Chrysanthemum blew heavily into the phone. ‘My point, darling, is that I’m worried about you!  I know you’re gonna pretend it doesn’t matter—’

‘He has a right to be happy.’  Bonbon had re-emerged, halting at the threshold of the sitting room and eyeing the angle of ottomon suspiciously.  She watched him from behind the island.  He lowered his gaze, she lowered hers; the tension rose to the pitch of a kettle—and he relented, squeezing past the ottomon, between the coffee table and sofa, to the kitchen.  She suppressed a sigh of relief; she didn’t always get the angle right.

‘He should’ve been happy with you!  Don’t pretend you don’t agree or that you don’t still have that cheesy Christmas photo pinned up!’

‘I don’t.’  She snapped it off the fridge, briefly remembering the nettled weaves of their coordinating sweaters and grins. 

‘You can’t live like this!  In your little bubble, with your movies and your music and that bonkers dog who thinks he’s the bloody Kaiser!’

‘Bonbon’s just quirky.’ She mixed the salmon shavings into the wet kibble and placed the Wedgewood bowl atop a napkin on the floor.

Chrysanthemum snorted. ‘As if you aren’t feeding him a breakfast of caviar or foie gras or something right now!’

‘As if.’ She poured herself some coffee, casting a quick glance under the lid of a pie dish and closing up the dog-eared recipe.  The floating head of the maniacally encouraging housewife was unnerving her.

‘Lola!’ Chrysanthemum was practically whining now. ‘I don’t know why I bother with you!  All you care about is your stuff and that stupid old antiques guy, you don’t care about anything I’m saying—’

‘I do care—’

‘—or how I worked in some backhanded flattery about his hairline—’

‘Mr.
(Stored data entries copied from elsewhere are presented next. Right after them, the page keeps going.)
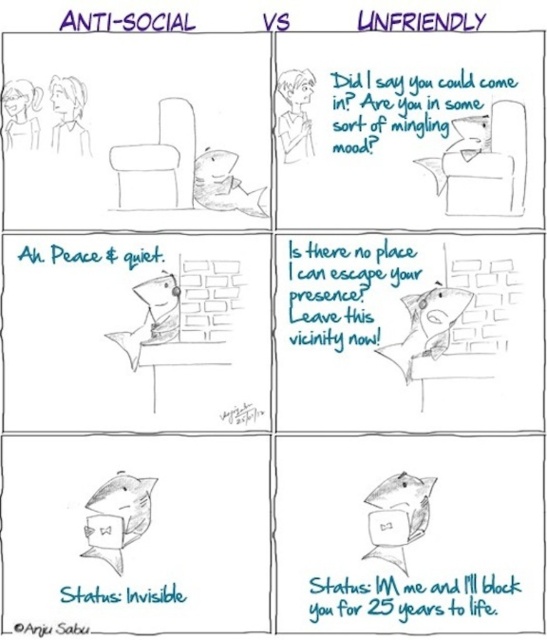 Is white paper text at upper center to the left of black text at lower right from the viewer's perspective?

Incorrect, white paper text at upper center is not on the left side of black text at lower right.

Which is in front, point (376, 129) or point (387, 612)?

Point (387, 612) is in front.

What are the coordinates of `white paper text at upper center` in the screenshot? It's located at (404, 106).

Does white paper text at upper center appear over anti-social text at upper left?

Actually, white paper text at upper center is below anti-social text at upper left.

Find the location of a particular element. white paper text at upper center is located at coordinates (404, 106).

The height and width of the screenshot is (640, 547). What are the coordinates of `white paper text at upper center` in the screenshot? It's located at (404, 106).

Between black paper at center and black handwritten text at center, which one appears on the left side from the viewer's perspective?

Positioned to the left is black handwritten text at center.

Is black paper at center positioned behind black handwritten text at center?

That is False.

This screenshot has width=547, height=640. What do you see at coordinates (346, 289) in the screenshot?
I see `black paper at center` at bounding box center [346, 289].

Where is `black paper at center`? black paper at center is located at coordinates (346, 289). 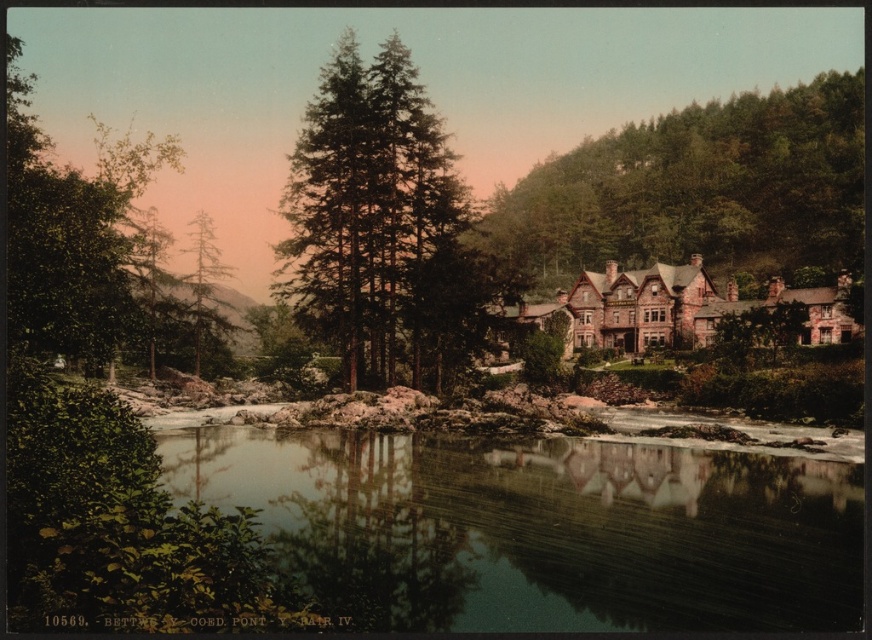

Gerber’s?’

‘Leo’s!  And you’re not even a little bit curious about her, about any of it—’

‘I am curious!  In fact, there’s a question I’ve been dying to ask you.’

‘What?’ Her eagerness spilled over the line.

‘When did you taste your mother’s perfume?’

It was too vile for whining.  She lapsed into a dangerous, fuming silence, capped by a dangerous, fuming whisper: ‘Cary Grant isn’t going to clean your bedpan, you know.’

The coffee singed Lola’s tongue. ‘What?’

‘Who’s going to do it, Lola?  Who?’ she demanded. ‘When you’re old and sick and you can’t thread a needle anymore or remember what Sylvia Plath said about Lady Chicory’s lover—’

‘Poor darling, how long has it been since you got some sleep?  Go to bed!  Everything will seem less bleak in the afternoon,’ she said soothingly.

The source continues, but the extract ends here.